The inscription on the tablet is as follows: –
“To the glory of God and in honour of the men of this congregation who made the supreme sacrifice, and also those who served in the Great War, 1914-1919. Ever remembered by what they have done.”
NAMES ON THE MEMORIAL.
Rev.
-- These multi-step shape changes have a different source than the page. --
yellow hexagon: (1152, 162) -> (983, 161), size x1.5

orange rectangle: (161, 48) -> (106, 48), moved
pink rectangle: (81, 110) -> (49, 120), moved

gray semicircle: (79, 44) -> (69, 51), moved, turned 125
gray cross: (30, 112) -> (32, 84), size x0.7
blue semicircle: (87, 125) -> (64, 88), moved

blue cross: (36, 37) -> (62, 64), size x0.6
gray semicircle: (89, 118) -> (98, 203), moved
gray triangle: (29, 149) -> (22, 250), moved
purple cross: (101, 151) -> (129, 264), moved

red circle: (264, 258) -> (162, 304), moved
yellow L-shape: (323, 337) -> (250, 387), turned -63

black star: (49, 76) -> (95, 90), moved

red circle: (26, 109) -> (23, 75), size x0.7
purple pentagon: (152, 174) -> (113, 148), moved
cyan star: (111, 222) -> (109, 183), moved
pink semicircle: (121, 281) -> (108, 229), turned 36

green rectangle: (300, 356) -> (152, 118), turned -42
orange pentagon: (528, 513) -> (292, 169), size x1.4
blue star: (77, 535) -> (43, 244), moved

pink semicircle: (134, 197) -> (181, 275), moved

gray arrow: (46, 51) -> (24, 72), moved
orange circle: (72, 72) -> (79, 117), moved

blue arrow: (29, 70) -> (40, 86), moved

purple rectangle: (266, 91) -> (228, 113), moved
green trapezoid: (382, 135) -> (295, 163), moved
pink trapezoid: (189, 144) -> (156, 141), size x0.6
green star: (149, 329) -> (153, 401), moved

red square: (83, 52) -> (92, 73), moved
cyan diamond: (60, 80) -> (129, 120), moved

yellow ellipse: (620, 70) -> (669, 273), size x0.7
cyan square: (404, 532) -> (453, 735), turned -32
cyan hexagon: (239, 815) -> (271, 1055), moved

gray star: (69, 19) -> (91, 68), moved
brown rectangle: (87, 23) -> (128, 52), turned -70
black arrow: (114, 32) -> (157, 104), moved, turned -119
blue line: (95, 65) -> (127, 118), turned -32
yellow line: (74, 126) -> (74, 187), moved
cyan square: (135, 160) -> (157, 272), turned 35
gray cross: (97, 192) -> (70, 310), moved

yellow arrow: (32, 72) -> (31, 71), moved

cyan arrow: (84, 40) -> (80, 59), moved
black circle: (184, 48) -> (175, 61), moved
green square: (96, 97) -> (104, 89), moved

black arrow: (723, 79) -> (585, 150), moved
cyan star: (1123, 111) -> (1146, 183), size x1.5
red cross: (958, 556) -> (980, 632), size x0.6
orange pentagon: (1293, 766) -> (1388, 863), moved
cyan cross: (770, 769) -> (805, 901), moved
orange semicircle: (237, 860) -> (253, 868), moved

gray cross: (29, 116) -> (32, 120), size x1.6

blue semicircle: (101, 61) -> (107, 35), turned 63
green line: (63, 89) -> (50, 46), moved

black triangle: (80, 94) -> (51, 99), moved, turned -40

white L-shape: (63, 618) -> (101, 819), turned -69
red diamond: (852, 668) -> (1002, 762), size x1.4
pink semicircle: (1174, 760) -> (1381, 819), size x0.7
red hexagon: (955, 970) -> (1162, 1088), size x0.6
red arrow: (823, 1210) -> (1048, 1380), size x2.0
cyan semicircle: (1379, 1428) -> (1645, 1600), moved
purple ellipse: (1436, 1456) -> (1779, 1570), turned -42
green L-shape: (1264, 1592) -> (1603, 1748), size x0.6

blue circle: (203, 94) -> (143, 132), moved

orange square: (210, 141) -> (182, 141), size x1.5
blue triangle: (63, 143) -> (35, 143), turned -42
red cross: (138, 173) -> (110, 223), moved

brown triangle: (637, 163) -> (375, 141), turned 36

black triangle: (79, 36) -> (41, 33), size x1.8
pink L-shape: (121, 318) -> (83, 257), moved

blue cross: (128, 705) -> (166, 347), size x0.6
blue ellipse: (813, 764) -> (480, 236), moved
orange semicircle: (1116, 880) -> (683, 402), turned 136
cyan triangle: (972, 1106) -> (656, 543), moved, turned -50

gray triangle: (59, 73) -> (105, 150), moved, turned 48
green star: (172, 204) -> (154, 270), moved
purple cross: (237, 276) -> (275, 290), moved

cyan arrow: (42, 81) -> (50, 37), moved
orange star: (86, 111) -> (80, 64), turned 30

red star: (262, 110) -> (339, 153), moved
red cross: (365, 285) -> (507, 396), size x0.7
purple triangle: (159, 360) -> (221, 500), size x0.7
W.C. Cowden, minister of the congregation, then read the names of those who had fallen-Thomas M. Henderson, Robert Henry, Andrew Johnston, Samuel Johnson, Robert John Lyle, David Winton, Thomas Winton, James Smylie Wisenor.
At this stage the organist played the “Dead March in Saul.”
The dedicatory prayer having been offered up, the names of those who served (as inscribed on the tablet) were read, viz.: –
Robert Bradley, Henry Clarke, John Clarke, William Devlin, Daniel Donnelly, Andrew Elliott, Henry Esler, George Henderson, Samuel Henderson, Robert Hassin, Andrew Johnston, James Johnston, William Martin, Gerald McKee, Thomas Redfern, Archibald Stevenson, David Stewart, Thomas Stewart, Edward Stones, George Stones, Robert Stones, Samuel Stones, William Todd, Robert J. Wallace, Samuel Wallace, Edward Winton, Matthew Winton, Alexander Wisenor, Daniel Wisenor, John Wisenor, Joseph Wisenor, William Wisenor, sen., William Wisenor, jun., James Yearl, Samuel Young, Thomas Young.
The bugler sounded the Reveille, and after the benediction was pronounced, the meeting came to a close by singing the National Anthem.